The Elasticsearch integration supports the definition of full text filters.

Your filters need to implement the ElasticsearchFilter interface.

public class DriversMatchingNameElasticsearchFilter implements ElasticsearchFilter {

    private String name;

    public DriversMatchingNameElasticsearchFilter() {
    }

    public void setName(String name) {
        this.name = name;
    }

    @Override
    public String getJsonFilter() {
        return "{ 'term': { 'name': '" + name + "' } }";
    }

}

You can then declare the filter in your entity.

@Entity
@Indexed
@FullTextFilterDef(name = "namedDriver",
  impl = DriversMatchingNameElasticsearchFilter.class)
public class Driver {
    @Id
    @DocumentId
    private int id;

    @Field(analyze = Analyze.YES)
    private String name;

    ...
}

From then you can use it as usual.

ftQuery.enableFullTextFilter( "namedDriver" ).setParameter( "name", "liz" );

For static filters, you can simply extend the SimpleElasticsearchFilter and provide an Elasticsearch filter in JSON form.

Index optimization

The optimization features documented in [search-optimize] are only partially implemented. That kind of optimization is rarely needed with recent versions of Lucene (on which Elasticsearch is based), but some of it is still provided for the very specific case of indexes meant to stay read-only for a long period of time:

  • The automatic optimization is not implemented and most probably never will be.

  • The manual optimization (searchFactory.optimize()) is implemented.

Logging executed requests

Search queries are logged to the org.hibernate.search.fulltext_query category at DEBUG level, as when using an embedded Lucene instance (the query format is Elasticsearch’s, though).

In addition, you can enable the logging of every single request sent to the Elasticsearch cluster by enabling TRACE logging for the log category org.hibernate.search.elasticsearch.request.

Limitations

Not everything is implemented yet. Here is a list of known limitations.

Please check with JIRA and the mailing lists for updates, but at the time of writing this at least the following features are known to not work yet:

  • Query timeouts: HSEARCH-2399

  • MoreLikeThis queries: HSEARCH-2395

  • @IndexedEmbedded.indexNullAs: HSEARCH-2389

  • Statistics: HSEARCH-2421

  • @AnalyzerDiscriminator: HSEARCH-2428

  • Mixing Lucene based indexes and Elasticsearch based indexes (partial support is here though)
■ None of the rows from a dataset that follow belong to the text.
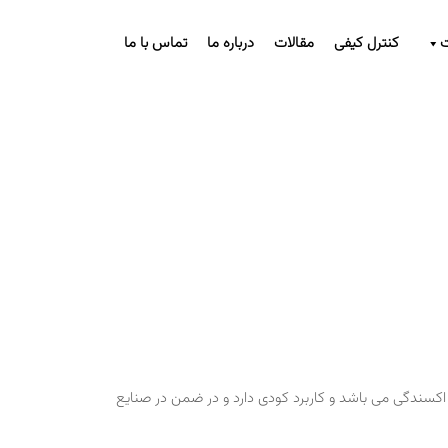
کنترل کیفی
مقالات
درباره ما
تماس با ما
ندگی می باشد و کاربرد کودی دارد و در ضمن در صنایع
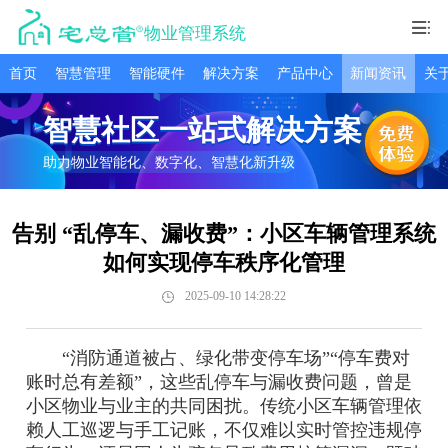
物业管理系统
首页
智慧管理
智能硬件
解决方案
产品中心
新闻资讯
关
智慧社区一站式解决方案
助力物业智能化、数字化、智慧化新升级
告别 “乱停车、漏收费”：小区车辆管理系统
如何实现停车秩序化管理
2025-09-10 14:28:22
“消防通道被占、绿化带变停车场”“停车费对
账时总有差额”，这些乱停车与漏收费问题，曾是
小区物业与业主的共同困扰。传统小区车辆管理依
赖人工巡逻与手工记账，不仅难以实时管控违规停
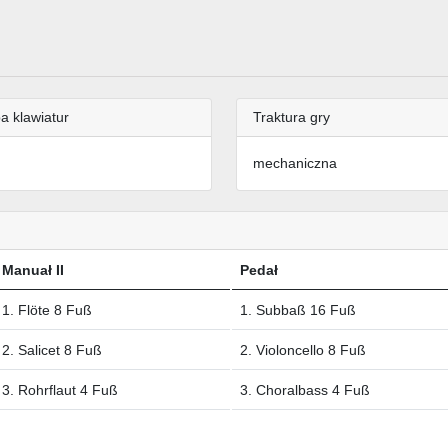
a klawiatur
Traktura gry
mechaniczna
Manuał II
Pedał
1. Flöte 8 Fuß
1. Subbaß 16 Fuß
2. Salicet 8 Fuß
2. Violoncello 8 Fuß
3. Rohrflaut 4 Fuß
3. Choralbass 4 Fuß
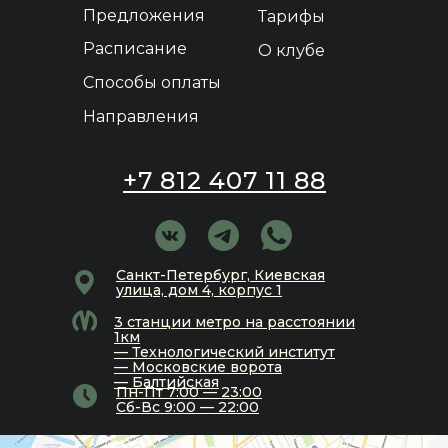
Предложения
Тарифы
Расписание
О клубе
Способы оплаты
Направления
+7 812 407 11 88
Санкт-Петербург, Киевская
улица, дом 4, корпус 1
3 станции метро на расстоянии
1км
— Технологический институт
— Московские ворота
— Балтийская
Пн-Пт 7:00 — 23:00
Сб-Вс 9:00 — 22:00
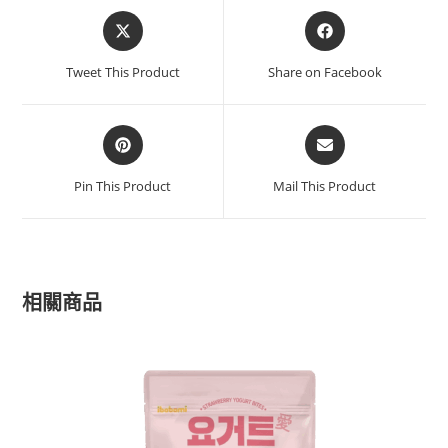
Tweet This Product
Share on Facebook
Pin This Product
Mail This Product
相關商品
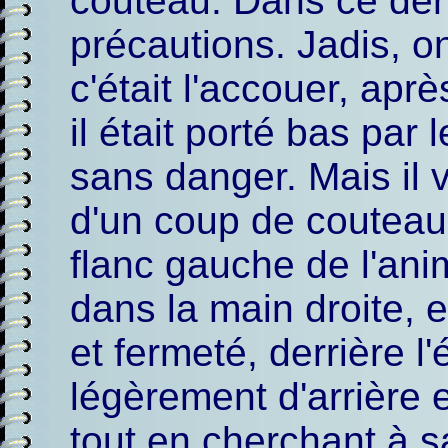
couteau. Dans ce der
précautions. Jadis, on
c'était l'accouer, apr
il était porté bas par 
sans danger. Mais il 
d'un coup de couteau
flanc gauche de l'ani
dans la main droite, 
et fermeté, derrière 
légèrement d'arrière 
tout en cherchant à sa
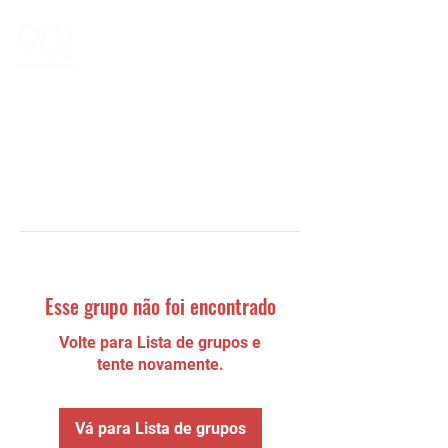
Esse grupo não foi encontrado
Volte para Lista de grupos e
tente novamente.
Vá para Lista de grupos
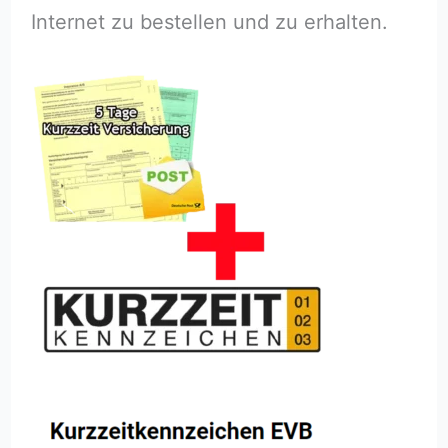
Internet zu bestellen und zu erhalten.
  • Hibernate Search does not make use of nested objects nor parent child relationship mapping HSEARCH-2263. This is largely mitigated by the fact that Hibernate Search does the denormalization itself and maintain data consistency when nested objects are updated.

  • There is room for improvements in the performances of the MassIndexer implementation

  • Our new Elasticsearch integration module does not work in OSGi environments. If you need this, please vote for: HSEARCH-2524.

Known bugs in Elasticsearch

Depending on the Elasticsearch version you use, you may encounter bugs that are specific to that version. Here is a list of known Elasticsearch bugs, and what to do about it.

Acknowledgment

More information about Elasticsearch can be found on the Elasticsearch website and its reference documentation.